A does not cause C

I struggle with obsessive-compulsive beliefs. At work today, we had something all over the register. It was believed that it could have been vomit or spittle, and I think at the end it was agreed to be spittle. I’m gone. I’m heading to the rest room to wash my hands at a pace that would make Clark Kent catch his breath.

One problem where this happens is in the area of religious thought. I think of what I have an MP3 of Gary Habermas saying. Habermas asks how many people have doubted their salvation before. I have heard him speak on this live and I raised my hand and was amazed at how many other people raised their hands as well. He ties this in at one point with factual doubt.

He talks about someone hearing a lecture on the resurrection and the evidences for it and saying “I’ll never doubt again!” Then the question comes of “How long do you think that’ll last?” The answer is, until a thought comes of “What if Habermas doesn’t know what he’s talking about?” Then, “What if he knows but he’s wrong and he’s just ugly and stupid?” It leads to, “What if the resurrection really isn’t true?” and then concludes in “I’m doubting the resurrection. I must not be a Christian.”

How many of us have done this? We’ll come up with strange beliefs and then think, “Ah! All of a sudden I see so much evidence for this!” If we were thinking rationally, we wouldn’t see that, but our emotions overpower our rationality and in fact, they do not allow us to think rationally.

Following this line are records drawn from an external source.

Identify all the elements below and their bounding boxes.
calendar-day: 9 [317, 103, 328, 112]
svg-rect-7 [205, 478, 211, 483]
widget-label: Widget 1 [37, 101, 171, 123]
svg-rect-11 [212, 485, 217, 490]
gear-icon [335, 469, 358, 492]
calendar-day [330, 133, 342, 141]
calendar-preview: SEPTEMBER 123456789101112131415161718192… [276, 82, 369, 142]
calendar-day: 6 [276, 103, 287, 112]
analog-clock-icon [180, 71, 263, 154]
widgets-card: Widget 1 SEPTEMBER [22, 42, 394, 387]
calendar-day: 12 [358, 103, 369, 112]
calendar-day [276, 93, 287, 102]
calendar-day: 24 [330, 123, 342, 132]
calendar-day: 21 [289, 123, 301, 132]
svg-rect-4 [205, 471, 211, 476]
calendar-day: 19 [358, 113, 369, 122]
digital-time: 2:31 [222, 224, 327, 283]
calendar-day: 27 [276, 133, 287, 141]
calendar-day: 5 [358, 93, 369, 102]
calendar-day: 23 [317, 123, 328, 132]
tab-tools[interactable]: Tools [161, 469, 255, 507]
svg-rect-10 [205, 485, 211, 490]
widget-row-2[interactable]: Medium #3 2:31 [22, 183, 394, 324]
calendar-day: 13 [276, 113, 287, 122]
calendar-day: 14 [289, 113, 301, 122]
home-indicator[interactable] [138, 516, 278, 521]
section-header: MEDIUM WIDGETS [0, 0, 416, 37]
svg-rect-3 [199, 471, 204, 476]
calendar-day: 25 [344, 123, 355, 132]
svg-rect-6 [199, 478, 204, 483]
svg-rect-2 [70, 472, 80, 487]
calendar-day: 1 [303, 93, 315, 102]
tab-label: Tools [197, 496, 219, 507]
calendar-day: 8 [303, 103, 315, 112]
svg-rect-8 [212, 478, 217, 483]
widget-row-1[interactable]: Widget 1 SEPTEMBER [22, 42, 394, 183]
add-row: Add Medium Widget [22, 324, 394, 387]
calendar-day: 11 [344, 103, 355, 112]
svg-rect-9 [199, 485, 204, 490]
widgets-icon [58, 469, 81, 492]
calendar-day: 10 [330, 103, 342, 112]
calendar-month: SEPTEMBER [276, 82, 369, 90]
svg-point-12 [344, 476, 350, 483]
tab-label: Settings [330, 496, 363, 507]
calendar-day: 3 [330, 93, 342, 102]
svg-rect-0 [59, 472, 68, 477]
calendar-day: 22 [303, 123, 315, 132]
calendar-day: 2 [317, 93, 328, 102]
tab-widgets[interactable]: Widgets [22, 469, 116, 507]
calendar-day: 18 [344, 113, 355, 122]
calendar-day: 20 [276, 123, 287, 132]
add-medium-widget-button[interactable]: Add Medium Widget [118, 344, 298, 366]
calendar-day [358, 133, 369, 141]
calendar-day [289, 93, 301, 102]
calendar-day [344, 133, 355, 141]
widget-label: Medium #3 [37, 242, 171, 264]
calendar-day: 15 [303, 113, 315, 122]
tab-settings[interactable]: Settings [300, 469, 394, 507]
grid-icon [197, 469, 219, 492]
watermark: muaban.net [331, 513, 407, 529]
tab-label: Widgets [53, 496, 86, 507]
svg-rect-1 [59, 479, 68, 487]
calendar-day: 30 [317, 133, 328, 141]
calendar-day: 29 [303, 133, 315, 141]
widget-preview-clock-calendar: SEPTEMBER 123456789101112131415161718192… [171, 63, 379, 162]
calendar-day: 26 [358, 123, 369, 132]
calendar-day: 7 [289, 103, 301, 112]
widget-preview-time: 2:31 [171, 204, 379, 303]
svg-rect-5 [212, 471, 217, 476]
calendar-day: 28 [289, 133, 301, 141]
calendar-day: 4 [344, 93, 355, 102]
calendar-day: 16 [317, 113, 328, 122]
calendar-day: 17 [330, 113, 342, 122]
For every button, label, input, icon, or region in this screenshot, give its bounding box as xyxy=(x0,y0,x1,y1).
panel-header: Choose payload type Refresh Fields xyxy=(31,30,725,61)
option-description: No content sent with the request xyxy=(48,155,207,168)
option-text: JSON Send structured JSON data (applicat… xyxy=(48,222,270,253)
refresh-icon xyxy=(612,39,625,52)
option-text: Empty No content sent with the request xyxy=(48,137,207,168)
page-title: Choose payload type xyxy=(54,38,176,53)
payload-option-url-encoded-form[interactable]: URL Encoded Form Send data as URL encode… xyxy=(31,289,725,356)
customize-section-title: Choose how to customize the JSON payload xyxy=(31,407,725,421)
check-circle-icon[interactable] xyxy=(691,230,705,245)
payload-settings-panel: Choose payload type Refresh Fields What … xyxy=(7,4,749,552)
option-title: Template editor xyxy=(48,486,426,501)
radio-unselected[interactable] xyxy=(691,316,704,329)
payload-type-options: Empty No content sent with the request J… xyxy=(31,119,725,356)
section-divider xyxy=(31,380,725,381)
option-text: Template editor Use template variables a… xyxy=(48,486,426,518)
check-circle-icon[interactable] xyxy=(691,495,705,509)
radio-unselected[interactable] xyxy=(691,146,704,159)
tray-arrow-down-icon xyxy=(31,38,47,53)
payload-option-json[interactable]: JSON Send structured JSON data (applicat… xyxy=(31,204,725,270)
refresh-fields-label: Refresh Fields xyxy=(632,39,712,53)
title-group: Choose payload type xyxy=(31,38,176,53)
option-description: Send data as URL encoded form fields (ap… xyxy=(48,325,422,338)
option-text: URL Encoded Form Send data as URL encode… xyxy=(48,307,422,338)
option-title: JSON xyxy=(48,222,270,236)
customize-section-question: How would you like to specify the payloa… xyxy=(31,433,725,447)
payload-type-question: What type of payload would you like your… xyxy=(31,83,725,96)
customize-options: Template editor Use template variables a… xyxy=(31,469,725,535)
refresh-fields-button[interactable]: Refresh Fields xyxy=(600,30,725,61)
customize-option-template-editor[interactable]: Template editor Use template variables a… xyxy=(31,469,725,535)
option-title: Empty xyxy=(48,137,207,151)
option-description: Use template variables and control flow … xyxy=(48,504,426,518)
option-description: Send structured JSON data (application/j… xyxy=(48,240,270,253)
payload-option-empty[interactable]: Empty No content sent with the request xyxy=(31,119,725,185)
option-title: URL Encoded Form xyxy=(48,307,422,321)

Habermas asks us to make a distinction and realize that A does not cause C. He speaks of Actions and Consequences. We seem to connect the two together automatically. Habermas says that there is a letter in between for Beliefs. What happens to us is not as bad as what we say about it.

<> Consider the dilemma a single guy like myself has to face in being unlucky in love. You ask a girl out. She says no. Alright. That’s one. You ask another out. She says the same. You ask another out. She goes out but breaks it off after the first date. You come across one and you have a good relationship but she breaks it off also.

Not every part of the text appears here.